If you can’t prove proper cause or a change in circumstances, your current order will stay in place. If you do prove proper cause or a change in circumstances, the judge will change parenting time if you can also show that doing so is in the child’s best interests.

To learn more, read How a Judge Decides a Motion to Change Parenting Time.

What If I Want to Move with My Child?

If you are planning to move out of Michigan with your children, you must file a Motion to Change Domicile. You may also need to file a Motion to Change Domicile to ask the judge for permission to move within Michigan. Depending on your situation, you may have to do this if you are planning to move with your children more than 100 miles from where you lived when your family case was filed. Visit Filing to Move with Your Children to learn more.

What If the Other Parent Is on Active Military Duty?

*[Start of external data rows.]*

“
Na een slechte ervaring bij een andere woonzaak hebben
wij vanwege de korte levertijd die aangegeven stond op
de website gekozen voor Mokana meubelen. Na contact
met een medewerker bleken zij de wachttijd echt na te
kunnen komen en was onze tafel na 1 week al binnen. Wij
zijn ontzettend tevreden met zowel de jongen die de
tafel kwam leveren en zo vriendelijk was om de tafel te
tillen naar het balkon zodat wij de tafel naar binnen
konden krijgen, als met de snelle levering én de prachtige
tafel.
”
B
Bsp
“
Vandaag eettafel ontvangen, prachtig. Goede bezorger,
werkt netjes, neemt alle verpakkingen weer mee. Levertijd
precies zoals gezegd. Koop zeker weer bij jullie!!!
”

Changing custody or parenting time can be complicated if a child's parent is on active military duty. It may be difficult to find and serve papers on a service member stationed overseas. There are also state and federal laws that give people on active duty extra protections in civil cases.

If a parent is deployed on military duty when the motion to change custody or parenting time is filed, the judge may stay (halt) the proceeding if either parent asks.

Generally, while a parent is deployed, a judge may not change custody or parenting time from what it was at the date of deployment. The only exception is when the judge finds there is clear and convincing evidence that it is in the child’s best interests to change custody or parenting time. In this case, the judge can enter a temporary order.

If the judge signs a temporary order, the deployed parent must notify the court within 30 days of when the deployment ends. The judge will then reinstate the parenting time order that was in effect just before the deployment.

The other parent may file a motion to change custody or parenting time after the deployed parent returns. The judge cannot consider a parent’s absence due to deployment when weighing the best interests of a child.

If you are filing to change custody or parenting time and the child’s other parent is on active military duty, you may want to hire a lawyer. Use the Guide to Legal Help to find lawyers and legal services in your area.

What If the Other Parent Is Incarcerated?

If your child’s other parent is incarcerated by the State of Michigan, let the court know. Contact the Department of Corrections to confirm the parent’s prison number and location. In your motion, state the following facts:

  • That the other parent is incarcerated
  • The other parent’s prison number
  • The other parent’s location
  • That a telephonic hearing is required by Michigan Court Rule 2.004

The court must allow the other parent to participate in the hearing by phone, teleconference, or in person.

You must notify your child’s other parent about the motion hearing even if he or she is in prison. Mail the papers to the prison and complete the certificate of mailing on the remaining copies of your motion. File two copies with the court clerk’s office. Keep the other copy for your records.

Finding a Lawyer

Changing parenting time can be complicated, especially if it would affect custody. You might decide you want a lawyer to help you. If you have a low income, you may qualify for free legal services. Whether you have a low income or not, you can use the Guide to Legal Help to find lawyers in your area. If you are not able to get free legal services but can’t afford high legal fees, consider hiring a lawyer for part of your case instead of the whole thing. This is called limited scope representation. To learn more, read Limited Scope Representation (LSR): A More Affordable Way to Hire a Lawyer. To find a limited scope lawyer, follow this link to the State Bar of Michigan lawyer directory. This link lists lawyers who offer limited scope representation. You can narrow the results to lawyers in your area by typing in your county, city, or zip code at the top of the page. You can also narrow the results by topic by entering the kind of lawyer you need (divorce, estate, etc.) at the top of the page.